I'm contemplating offering a basic, assume nothing electronics course during the "winter-session" at our school. 17 meetings over 5 weeks totaling about 40 hours.
I want to offer basic concepts and hands-on, use a soldering iron, make stuff. Without treating it as magic, I'm also facing the fact that there's no assuming that the students will have had any advanced mathematics, so I'm going to need to step away from messy math and stick to simple stuff and the occasional "you'll learn more later."
By the time I actually _learned_ any of this stuff, I'd had 4 semesters of college engineering math and 1 or 2 barf-back EE courses that taught me nothing of use.
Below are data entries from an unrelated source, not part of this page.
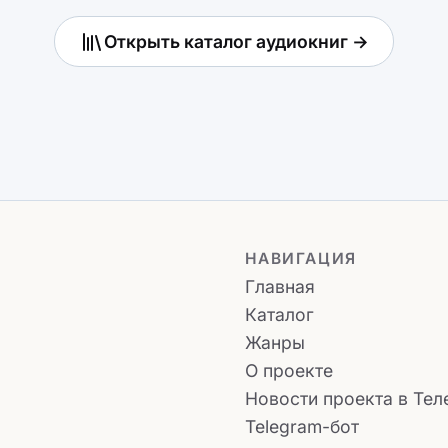
Открыть каталог аудиокниг →
НАВИГАЦИЯ
Главная
Каталог
Жанры
О проекте
Новости проекта в Тел
Telegram-бот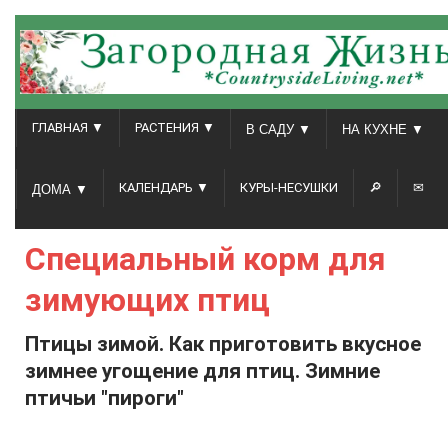
ГЛАВНАЯ ▼
РАСТЕНИЯ ▼
В САДУ ▼
НА КУХНЕ ▼
КАЛЕНДАРЬ ▼
КУРЫ-НЕСУШКИ
🔎
✉
ДОМА ▼
Специальный корм для
зимующих птиц
Птицы зимой. Как приготовить вкусное
зимнее угощение для птиц. Зимние
птичьи "пироги"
Then I took electronics for physics and the textbook was AoE and the focus was on understanding things, not just memorizing what gain formula went with what resistor configuration around an op-amp.
But I can't really see trying to force feed AoE (though I still like it) to high school students (nor make them buy it for a 5 week course that won't work far into it.) On the other hand, I'm certainly not looking to repeat my glorious barf-back (rote memorization) experience, which really was a waste of a class.
I can probably limit the class to 5 or 6 students, (it's one of many offerings in a small school) and meeting times are all long enough to get some hands on in every session.
I don't have much of anything nailed down yet, but will need to do so by January (and decide if I'm gong to take a stab at it by Saturday.)